■ ENTRIES PROVIDED
* * *

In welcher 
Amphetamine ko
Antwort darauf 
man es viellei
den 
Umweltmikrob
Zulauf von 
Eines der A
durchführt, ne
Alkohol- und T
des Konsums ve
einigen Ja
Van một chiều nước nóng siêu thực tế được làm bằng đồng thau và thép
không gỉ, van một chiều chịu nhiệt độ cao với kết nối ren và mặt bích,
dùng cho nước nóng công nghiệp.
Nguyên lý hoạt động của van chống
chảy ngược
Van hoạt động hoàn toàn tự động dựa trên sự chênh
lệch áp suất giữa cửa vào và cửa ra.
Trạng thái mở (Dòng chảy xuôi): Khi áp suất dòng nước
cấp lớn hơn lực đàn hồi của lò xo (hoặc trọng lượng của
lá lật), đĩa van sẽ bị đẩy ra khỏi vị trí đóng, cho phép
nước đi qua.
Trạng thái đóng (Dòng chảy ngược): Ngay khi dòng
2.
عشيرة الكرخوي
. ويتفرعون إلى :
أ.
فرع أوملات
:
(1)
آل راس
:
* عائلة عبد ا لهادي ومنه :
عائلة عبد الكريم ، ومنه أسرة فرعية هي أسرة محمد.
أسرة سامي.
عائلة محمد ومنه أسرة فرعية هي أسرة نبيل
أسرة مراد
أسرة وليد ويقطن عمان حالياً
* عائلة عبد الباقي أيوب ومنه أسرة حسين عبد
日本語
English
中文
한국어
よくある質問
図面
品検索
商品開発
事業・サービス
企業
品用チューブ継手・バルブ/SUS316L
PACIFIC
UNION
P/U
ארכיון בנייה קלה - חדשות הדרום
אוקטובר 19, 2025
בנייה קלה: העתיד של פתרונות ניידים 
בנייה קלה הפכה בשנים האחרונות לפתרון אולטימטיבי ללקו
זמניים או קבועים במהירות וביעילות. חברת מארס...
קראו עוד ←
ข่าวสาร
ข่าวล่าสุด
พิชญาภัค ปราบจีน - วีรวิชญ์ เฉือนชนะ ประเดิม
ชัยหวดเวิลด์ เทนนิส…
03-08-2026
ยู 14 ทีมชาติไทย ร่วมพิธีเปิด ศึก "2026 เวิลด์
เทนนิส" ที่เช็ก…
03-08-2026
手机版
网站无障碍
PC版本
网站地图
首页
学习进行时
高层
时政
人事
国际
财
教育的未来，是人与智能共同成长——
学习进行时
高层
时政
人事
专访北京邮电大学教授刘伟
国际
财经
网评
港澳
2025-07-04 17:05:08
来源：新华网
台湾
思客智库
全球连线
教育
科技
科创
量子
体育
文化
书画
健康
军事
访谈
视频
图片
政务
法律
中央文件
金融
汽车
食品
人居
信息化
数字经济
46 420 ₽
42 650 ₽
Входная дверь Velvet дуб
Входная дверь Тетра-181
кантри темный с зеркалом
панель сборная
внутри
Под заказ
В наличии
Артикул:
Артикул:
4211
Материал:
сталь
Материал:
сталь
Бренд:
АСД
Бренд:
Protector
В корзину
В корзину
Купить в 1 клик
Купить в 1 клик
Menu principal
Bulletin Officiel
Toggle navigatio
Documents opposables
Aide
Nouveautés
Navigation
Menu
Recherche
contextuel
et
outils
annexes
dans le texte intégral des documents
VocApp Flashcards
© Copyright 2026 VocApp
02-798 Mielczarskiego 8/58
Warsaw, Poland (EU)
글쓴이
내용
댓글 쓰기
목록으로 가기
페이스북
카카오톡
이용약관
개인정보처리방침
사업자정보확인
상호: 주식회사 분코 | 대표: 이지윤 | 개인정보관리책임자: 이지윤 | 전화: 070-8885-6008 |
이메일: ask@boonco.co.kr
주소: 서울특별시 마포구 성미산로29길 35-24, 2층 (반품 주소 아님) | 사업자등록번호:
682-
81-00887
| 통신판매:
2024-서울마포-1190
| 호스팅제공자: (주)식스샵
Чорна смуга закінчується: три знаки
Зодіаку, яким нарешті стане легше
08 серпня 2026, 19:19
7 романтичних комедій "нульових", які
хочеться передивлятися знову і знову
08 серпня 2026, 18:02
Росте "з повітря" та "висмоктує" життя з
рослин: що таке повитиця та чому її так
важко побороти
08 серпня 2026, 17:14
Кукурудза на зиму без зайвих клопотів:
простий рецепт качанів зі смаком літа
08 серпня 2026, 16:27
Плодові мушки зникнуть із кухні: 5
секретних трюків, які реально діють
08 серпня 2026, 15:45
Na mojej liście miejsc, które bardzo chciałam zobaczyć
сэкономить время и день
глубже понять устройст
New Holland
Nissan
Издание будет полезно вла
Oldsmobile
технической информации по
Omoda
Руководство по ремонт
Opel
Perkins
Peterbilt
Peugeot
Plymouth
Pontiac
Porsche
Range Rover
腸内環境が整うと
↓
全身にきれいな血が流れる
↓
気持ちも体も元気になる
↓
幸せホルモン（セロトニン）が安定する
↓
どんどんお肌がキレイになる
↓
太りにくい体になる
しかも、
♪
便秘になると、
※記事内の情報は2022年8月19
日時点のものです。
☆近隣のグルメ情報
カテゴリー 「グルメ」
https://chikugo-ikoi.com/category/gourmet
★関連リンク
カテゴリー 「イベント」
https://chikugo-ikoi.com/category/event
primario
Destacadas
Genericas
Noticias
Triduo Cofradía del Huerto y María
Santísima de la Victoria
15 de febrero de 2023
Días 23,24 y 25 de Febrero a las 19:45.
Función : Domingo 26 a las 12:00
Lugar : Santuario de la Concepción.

* * *

■ WHAT IS BEING ASKED
Every line that includes "Dòng" must be copied from the material above.

■ EXERCISE ANSWER
Trạng thái mở (Dòng chảy xuôi): Khi áp suất dòng nước
Trạng thái đóng (Dòng chảy ngược): Ngay khi dòng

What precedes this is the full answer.